BEGIN Data for processing

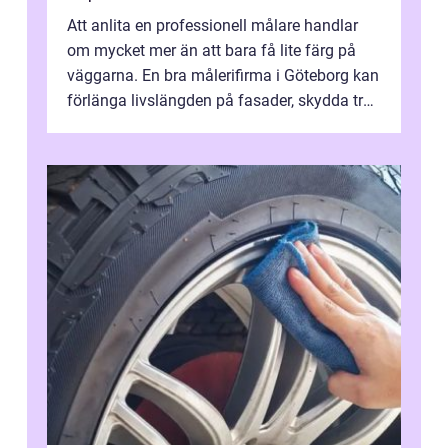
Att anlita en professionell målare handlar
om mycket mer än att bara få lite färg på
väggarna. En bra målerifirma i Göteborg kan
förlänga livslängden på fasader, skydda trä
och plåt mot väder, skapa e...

END Data for processing
BEGIN Data for processing

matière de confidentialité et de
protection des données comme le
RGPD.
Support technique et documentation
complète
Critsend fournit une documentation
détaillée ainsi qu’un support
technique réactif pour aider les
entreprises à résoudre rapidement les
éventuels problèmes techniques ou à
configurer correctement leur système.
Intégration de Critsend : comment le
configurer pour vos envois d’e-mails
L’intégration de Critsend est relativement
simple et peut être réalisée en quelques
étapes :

END Data for processing

A single number is the answer: the number of lines in the entries that contain "pour".

2